Which lines run from the start of the material below through the line containing "dopóki komuś nie stanie się krzywda... Więc"? Retype them exactly, pictures excluded.

Records supplied =
/---

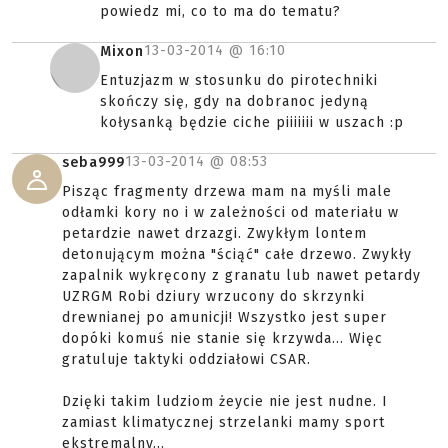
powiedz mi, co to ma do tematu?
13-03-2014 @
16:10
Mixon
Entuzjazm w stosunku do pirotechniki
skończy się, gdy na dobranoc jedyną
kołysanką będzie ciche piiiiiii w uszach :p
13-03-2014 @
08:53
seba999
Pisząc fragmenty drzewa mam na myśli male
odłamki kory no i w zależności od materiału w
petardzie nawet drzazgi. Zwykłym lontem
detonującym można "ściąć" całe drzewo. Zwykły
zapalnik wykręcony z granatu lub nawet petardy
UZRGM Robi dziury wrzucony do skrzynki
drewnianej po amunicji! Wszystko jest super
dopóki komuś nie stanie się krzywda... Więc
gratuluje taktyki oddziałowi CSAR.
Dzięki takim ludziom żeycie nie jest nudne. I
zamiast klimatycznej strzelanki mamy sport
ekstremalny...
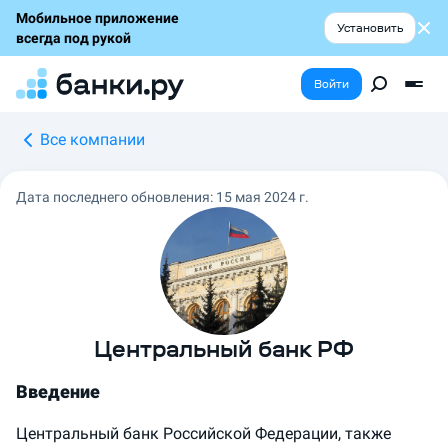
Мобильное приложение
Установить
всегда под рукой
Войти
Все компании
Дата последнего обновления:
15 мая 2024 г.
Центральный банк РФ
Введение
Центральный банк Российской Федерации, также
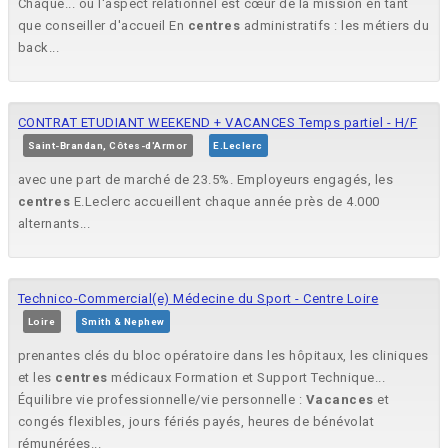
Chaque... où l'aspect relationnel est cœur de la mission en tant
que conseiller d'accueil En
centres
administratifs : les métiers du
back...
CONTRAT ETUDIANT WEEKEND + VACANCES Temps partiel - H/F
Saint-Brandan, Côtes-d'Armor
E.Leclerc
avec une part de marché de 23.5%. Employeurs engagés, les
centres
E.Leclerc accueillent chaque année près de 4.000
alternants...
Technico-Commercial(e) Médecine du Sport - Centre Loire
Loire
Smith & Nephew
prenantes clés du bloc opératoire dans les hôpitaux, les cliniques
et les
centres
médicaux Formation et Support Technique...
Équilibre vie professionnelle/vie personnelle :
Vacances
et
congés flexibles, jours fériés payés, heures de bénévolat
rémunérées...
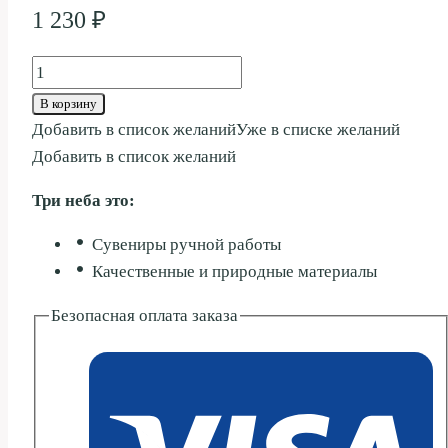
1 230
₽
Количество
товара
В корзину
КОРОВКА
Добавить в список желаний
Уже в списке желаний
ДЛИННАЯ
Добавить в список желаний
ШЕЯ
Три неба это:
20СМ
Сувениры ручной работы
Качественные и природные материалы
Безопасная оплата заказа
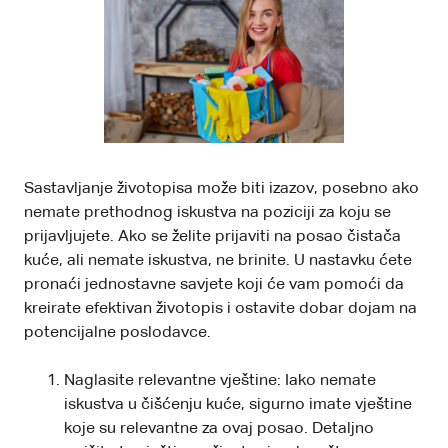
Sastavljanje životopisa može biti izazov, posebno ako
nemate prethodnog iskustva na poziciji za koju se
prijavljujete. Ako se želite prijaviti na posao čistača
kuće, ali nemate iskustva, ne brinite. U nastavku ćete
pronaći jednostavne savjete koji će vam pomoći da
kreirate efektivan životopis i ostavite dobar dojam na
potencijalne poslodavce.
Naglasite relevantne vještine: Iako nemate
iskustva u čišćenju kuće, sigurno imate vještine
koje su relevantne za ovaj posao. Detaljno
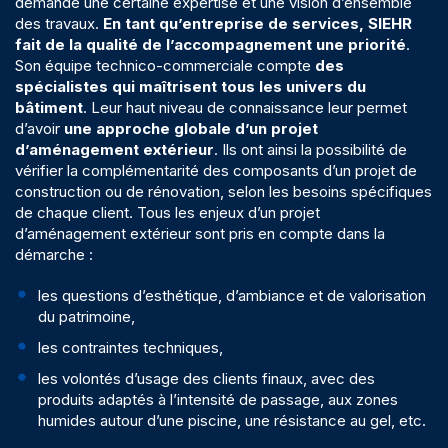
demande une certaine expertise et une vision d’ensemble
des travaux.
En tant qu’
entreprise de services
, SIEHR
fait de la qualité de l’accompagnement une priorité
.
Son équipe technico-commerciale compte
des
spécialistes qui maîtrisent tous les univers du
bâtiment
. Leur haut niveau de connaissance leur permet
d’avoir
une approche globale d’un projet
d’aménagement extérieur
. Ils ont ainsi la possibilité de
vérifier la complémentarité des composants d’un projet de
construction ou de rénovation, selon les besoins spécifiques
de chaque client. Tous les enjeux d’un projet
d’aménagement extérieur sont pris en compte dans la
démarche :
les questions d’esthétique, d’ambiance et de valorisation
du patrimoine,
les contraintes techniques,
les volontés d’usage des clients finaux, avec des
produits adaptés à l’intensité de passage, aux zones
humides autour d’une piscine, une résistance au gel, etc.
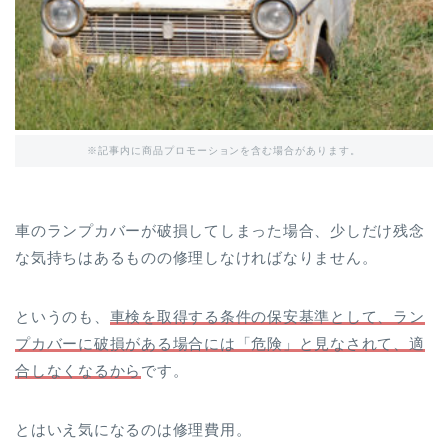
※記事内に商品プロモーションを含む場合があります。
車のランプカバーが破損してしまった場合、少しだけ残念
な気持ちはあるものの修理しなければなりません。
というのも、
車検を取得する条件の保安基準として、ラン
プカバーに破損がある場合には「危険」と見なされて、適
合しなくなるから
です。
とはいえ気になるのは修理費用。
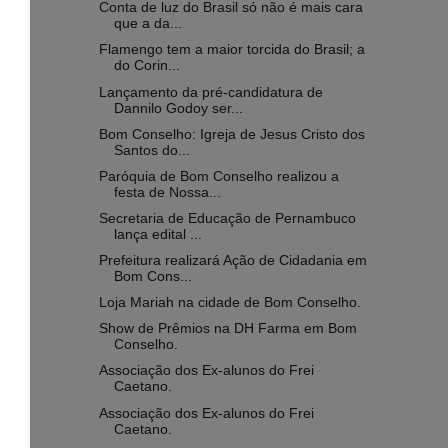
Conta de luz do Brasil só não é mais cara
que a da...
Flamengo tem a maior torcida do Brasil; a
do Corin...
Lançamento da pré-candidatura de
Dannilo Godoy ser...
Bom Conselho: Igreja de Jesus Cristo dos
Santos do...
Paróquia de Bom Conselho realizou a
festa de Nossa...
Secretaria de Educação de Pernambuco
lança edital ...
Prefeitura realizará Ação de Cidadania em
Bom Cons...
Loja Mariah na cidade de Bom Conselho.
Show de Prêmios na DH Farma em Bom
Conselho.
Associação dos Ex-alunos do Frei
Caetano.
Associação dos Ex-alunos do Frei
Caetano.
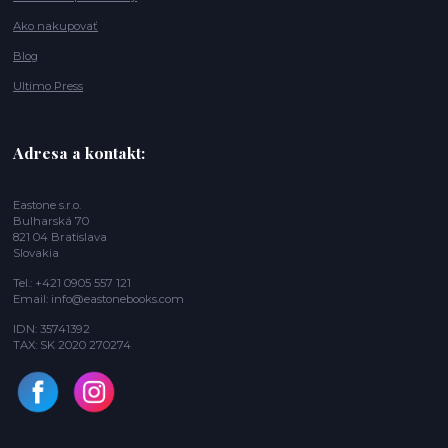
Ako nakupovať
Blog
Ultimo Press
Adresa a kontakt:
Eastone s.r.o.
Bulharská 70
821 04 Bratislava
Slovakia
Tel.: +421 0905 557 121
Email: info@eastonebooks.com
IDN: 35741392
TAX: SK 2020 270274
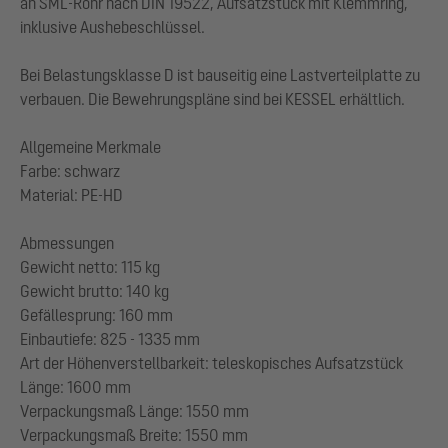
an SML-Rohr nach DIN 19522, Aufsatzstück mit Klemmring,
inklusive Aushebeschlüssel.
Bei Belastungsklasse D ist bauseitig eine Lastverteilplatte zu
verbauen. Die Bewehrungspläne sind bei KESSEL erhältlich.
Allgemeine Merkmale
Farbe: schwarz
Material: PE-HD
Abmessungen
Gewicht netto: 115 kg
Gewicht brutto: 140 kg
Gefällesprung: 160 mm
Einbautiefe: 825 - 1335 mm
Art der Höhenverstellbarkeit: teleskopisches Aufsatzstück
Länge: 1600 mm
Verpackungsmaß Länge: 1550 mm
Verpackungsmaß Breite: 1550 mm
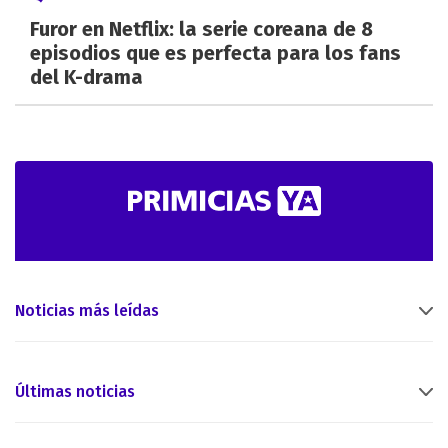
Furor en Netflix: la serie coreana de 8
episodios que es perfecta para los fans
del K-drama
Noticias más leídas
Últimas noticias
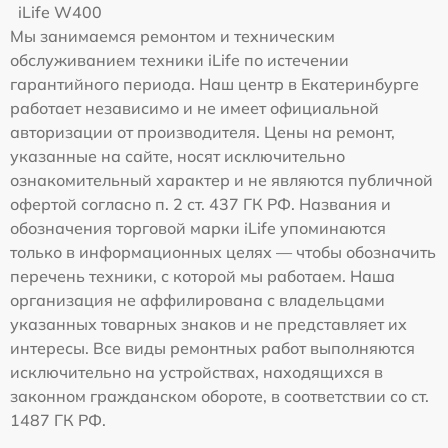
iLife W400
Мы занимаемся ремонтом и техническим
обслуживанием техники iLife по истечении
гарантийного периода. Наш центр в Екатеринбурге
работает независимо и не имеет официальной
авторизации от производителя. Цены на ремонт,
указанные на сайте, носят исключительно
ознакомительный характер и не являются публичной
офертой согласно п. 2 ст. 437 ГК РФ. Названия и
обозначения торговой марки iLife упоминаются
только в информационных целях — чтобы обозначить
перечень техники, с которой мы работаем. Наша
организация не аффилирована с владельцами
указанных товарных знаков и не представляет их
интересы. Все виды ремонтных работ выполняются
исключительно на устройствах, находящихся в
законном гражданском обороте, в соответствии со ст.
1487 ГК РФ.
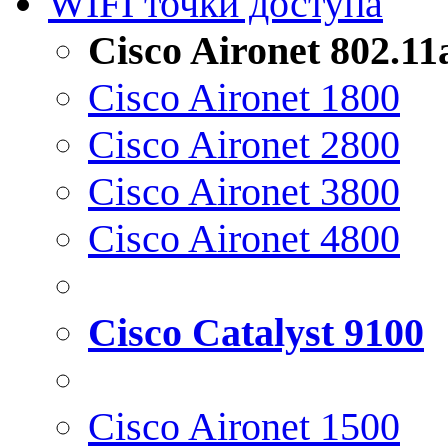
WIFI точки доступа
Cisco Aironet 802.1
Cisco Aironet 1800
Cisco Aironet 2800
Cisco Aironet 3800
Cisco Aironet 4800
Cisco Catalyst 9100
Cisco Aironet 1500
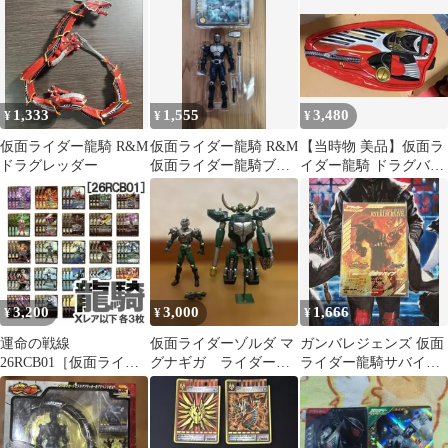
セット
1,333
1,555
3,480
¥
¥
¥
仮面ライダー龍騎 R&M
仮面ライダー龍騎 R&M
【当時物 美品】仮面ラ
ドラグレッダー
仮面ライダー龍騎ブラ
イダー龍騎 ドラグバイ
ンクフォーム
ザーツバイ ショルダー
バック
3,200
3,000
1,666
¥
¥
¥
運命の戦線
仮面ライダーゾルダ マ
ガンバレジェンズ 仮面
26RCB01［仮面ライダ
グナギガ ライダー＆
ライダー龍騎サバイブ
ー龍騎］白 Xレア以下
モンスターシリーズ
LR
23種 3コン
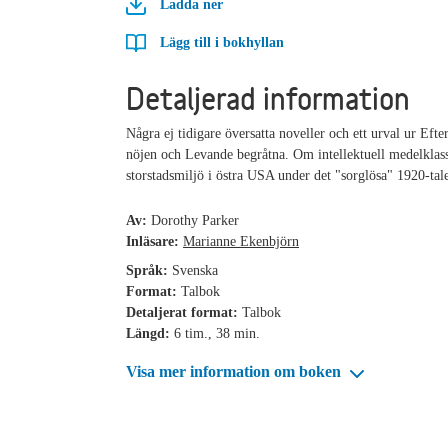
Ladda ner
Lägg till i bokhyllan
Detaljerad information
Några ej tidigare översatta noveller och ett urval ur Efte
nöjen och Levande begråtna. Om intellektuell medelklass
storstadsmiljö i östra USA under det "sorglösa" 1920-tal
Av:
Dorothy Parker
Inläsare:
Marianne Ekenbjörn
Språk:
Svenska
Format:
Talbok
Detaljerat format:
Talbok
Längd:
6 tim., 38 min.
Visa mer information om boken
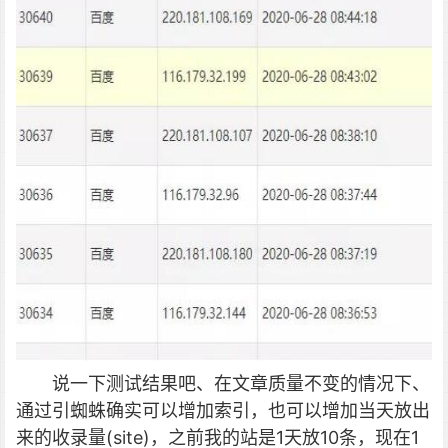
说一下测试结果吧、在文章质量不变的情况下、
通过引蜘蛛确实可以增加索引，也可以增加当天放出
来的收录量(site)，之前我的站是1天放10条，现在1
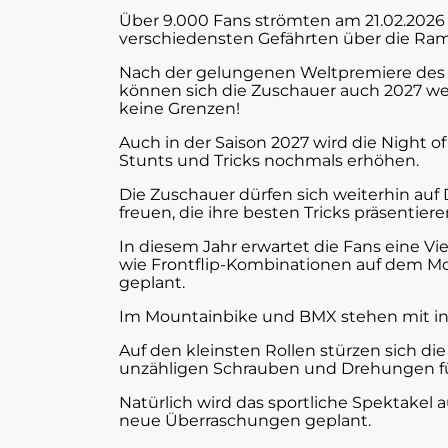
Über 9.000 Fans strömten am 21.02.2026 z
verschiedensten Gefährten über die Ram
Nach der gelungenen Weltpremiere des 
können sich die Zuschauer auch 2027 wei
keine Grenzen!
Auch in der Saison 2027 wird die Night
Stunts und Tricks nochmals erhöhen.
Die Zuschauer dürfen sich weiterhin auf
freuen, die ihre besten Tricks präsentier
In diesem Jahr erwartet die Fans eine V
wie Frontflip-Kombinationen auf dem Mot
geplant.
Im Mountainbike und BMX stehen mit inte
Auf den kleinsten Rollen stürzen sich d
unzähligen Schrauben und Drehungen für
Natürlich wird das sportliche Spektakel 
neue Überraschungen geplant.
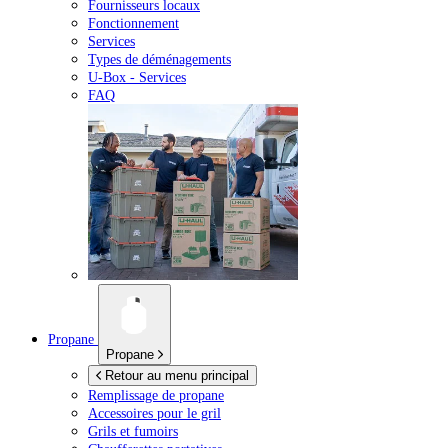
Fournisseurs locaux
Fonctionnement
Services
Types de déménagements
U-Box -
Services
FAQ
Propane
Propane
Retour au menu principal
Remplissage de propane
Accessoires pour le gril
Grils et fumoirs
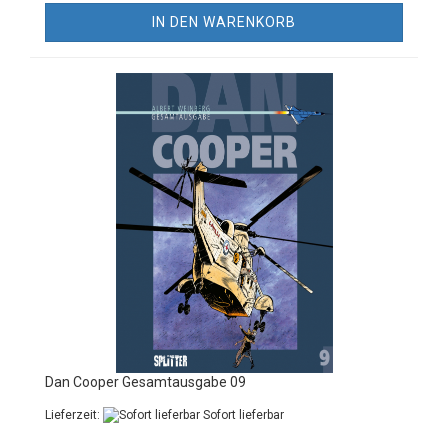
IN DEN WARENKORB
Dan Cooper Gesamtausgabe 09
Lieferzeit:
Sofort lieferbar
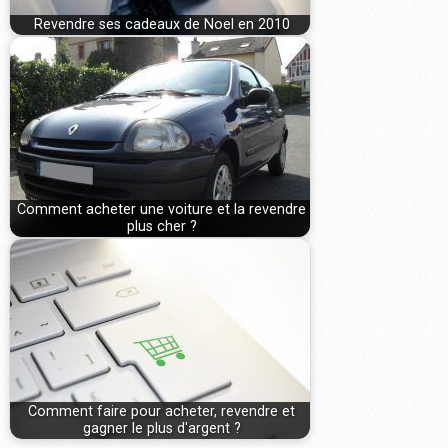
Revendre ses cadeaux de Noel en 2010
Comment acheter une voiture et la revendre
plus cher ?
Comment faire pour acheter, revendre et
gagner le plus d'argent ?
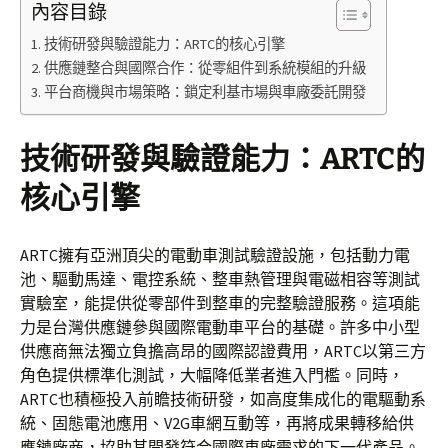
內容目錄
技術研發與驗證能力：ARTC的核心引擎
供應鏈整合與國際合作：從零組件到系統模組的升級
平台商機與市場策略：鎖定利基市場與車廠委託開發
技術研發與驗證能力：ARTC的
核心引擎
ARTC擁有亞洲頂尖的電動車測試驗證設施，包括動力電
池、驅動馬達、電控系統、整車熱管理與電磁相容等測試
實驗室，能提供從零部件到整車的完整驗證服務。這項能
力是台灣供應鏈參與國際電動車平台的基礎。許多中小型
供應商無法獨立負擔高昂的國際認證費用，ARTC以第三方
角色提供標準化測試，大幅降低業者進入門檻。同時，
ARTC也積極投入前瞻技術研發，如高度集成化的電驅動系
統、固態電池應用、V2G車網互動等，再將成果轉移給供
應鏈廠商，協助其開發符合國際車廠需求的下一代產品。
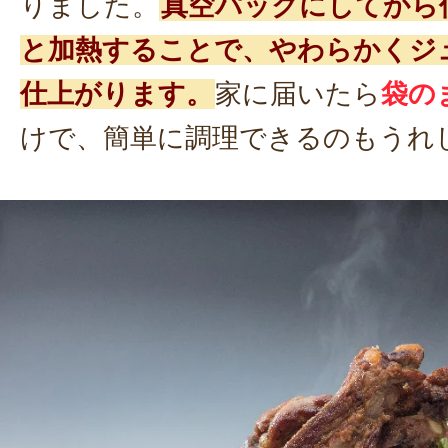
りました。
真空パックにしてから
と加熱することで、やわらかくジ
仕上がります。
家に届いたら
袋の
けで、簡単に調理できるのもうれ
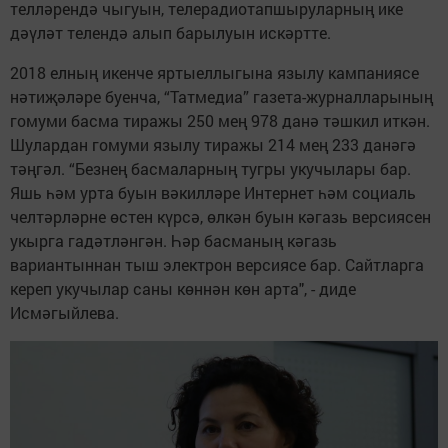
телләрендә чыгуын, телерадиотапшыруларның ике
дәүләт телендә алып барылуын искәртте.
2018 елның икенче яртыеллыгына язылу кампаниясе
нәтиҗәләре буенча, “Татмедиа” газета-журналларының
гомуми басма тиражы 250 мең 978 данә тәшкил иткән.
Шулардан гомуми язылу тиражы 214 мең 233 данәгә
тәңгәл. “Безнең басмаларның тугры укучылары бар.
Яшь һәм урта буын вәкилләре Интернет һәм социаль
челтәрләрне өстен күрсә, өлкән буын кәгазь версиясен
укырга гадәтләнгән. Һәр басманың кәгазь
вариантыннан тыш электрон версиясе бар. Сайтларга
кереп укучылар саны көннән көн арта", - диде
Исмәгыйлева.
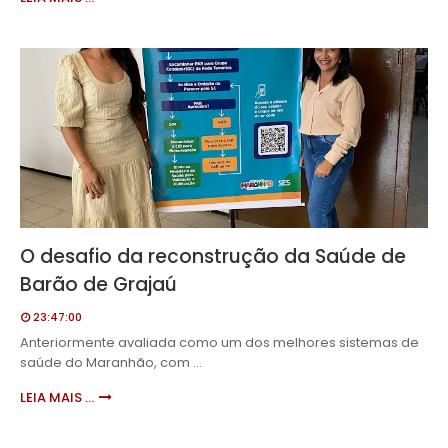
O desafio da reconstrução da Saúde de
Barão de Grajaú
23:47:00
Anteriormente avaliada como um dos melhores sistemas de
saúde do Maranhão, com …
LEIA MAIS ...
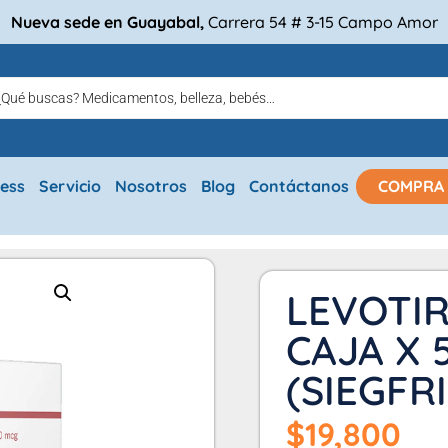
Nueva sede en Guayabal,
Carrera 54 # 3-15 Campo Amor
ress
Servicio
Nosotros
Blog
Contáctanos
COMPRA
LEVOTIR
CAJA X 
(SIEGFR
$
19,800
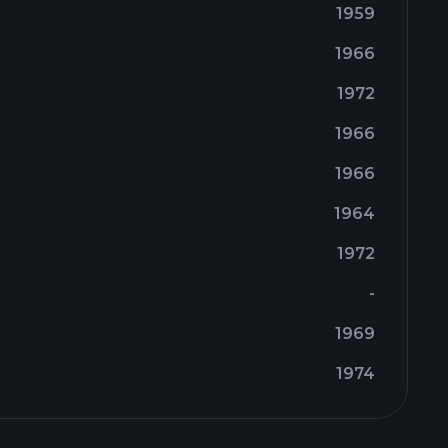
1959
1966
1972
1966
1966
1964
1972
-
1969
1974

\---

Solution for this task =
powiedz mi, co to ma do tematu?
13-03-2014 @
16:10
Mixon
Entuzjazm w stosunku do pirotechniki
skończy się, gdy na dobranoc jedyną
kołysanką będzie ciche piiiiiii w uszach :p
13-03-2014 @
08:53
seba999
Pisząc fragmenty drzewa mam na myśli male
odłamki kory no i w zależności od materiału w
petardzie nawet drzazgi. Zwykłym lontem
detonującym można "ściąć" całe drzewo. Zwykły
zapalnik wykręcony z granatu lub nawet petardy
UZRGM Robi dziury wrzucony do skrzynki
drewnianej po amunicji! Wszystko jest super
dopóki komuś nie stanie się krzywda... Więc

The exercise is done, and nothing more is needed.